Category Archives: Frequently Asked Questions

What is likely to happen if my child isn’t treated?

When treatment is delayed for some time, the psychological effects of stuttering on the child and family must be considered.  Reports of child frustration as a result of teasing or other negative feedback could increase the fears and avoidance behaviours that are sometimes noted in older children who stutter.  While there is some evidence to suggest that the Lidcombe Program can be effective therapy for some school age children, it would be best clinical practice to introduce treatment before the age of 6 years if possible.

When is the best time to treat stuttering?
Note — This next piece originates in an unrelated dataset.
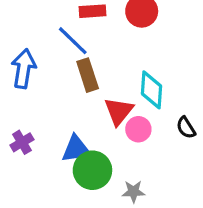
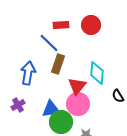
blue arrow: (24, 69) -> (28, 73), moved
brown rectangle: (88, 75) -> (58, 64), turned 36
pink circle: (138, 129) -> (78, 104), moved, size x1.5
While many young children will recover naturally from early stuttering, but there are few factors that predict this recovery.  It is well known that many more girls than boys recover naturally and that the longer a child has been stuttering the greater the odds that the child may persist in stuttering.  The speech-language pathologist will evaluate and advise the best timing for intervention for you and your can you buy priligy online child.  Typically, it is a good idea to monitor your child’s severity of stuttering for at least 6 months following onset, especially if your child is less than 4 years old at onset.

Delaying treatment for a short period of time in preschool age children will not affect the outcome of therapy with the Lidcombe Program.  Given all other things being equal, it would probably be all right to continue to monitor severity until the child is nearing 4 years.  If the situation changes in any way, e.g., the child becomes distressed about stuttering, you may want to contact your speech-language pathologist to see if the recommendation for initiating treatment has changed.